Ninguém conhece o Hostel Barra Lake, mas basta dizer que é a pousada do Allan e, de pronto, nos apontam o local. Allan mora na ilha há quarenta anos. Viu a Barra deixar de ser aquele lugar ermo e desabitado que escondia a melhor praia da cidade para se transformar num bairro de autoestradas e condomínios. Viu também a chegada dos shoppings, dos restaurantes, o sumiço dos tatuís. A degradação da lagoa.

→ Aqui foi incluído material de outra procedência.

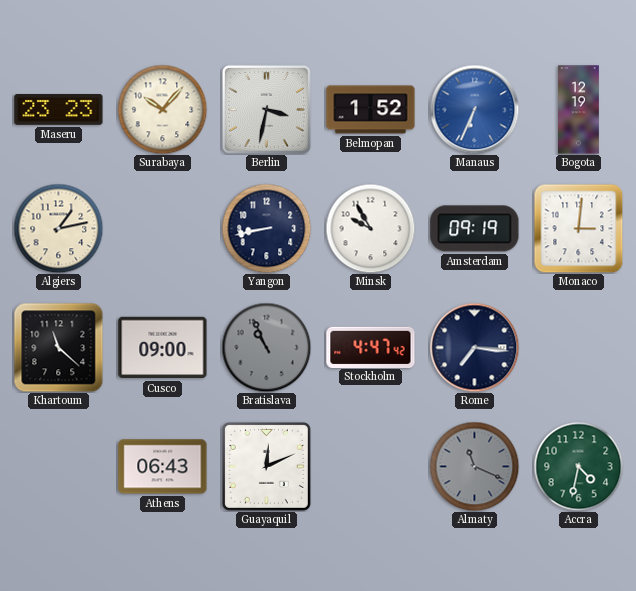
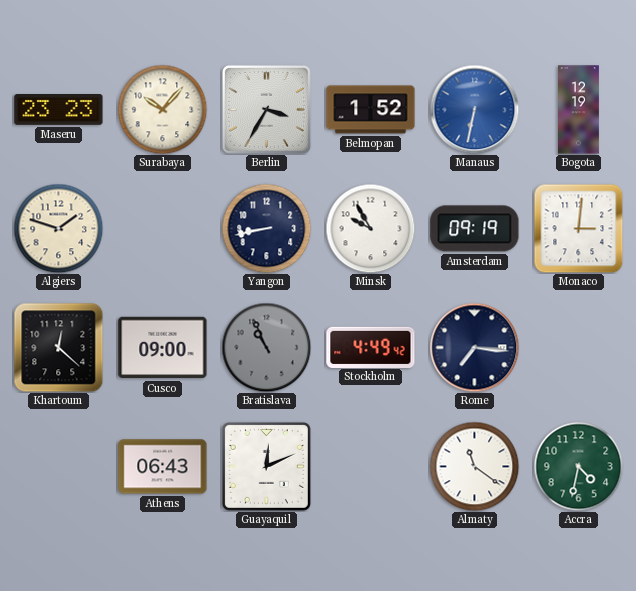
Berlin: 3:32 -> 3:35
Manaus: 6:34 -> 6:32
Algiers: 1:13 -> 1:48
Khartoum: 11:22 -> 12:22
Stockholm: 4:47 -> 4:49
Almaty: 11:19 -> 11:21
Almaty dial: grey -> white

Allan é falante, não esconde o prazer de discorrer sobre o lugar, para onde seus pais se mudaram nos anos 1970. “A Gigóia é a maior entre as onze ilhas da região”, diz, sem esconder certo orgulho. “E a mais populosa”. Em rápida pesquisa, descubro que moram no arquipélago da Lagoa de Marapendi cerca de doze mil pessoas. Eu, que vivi na Barra por duas décadas, jamais imaginei que houvesse tanta gente naquela área.

Na pousada do Allan, às margens da lagoa, há árvores frutíferas e uma pequena horta. Há silêncio, sobretudo. Se sentamos para ler ou conversar, Lola, a cachorra que zela pela propriedade, aproxima-se em busca de afago ou comida. Vez por outra o vento traz o cheio acre da água. São anos e anos de esgoto, e descaso.

Do lado de fora, ruas de terra batida, casas geminadas, uma mercearia, alguns bares, muita simplicidade. Todos se conhecem. Nós somos os forasteiros, e há cada vez mais forasteiros, a se tirar pela quantidade de pousadas que hoje funcionam na ilha. É possível se ouvir diálogos em castelhano, em inglês. Mas o clima interiorano perdura.

“Lá na cidade”, alguém comenta durante o café da manhã na pousada. “Aqui também é cidade”, Allan interrompe, fazendo troça. Incrível mesmo pensar que, do outro lado da lagoa, a metrópole se dá a ver nos carros que passam em alta velocidade, no burburinho das buzinas, nas obras que prometem o novo. Tão perto, tão longe.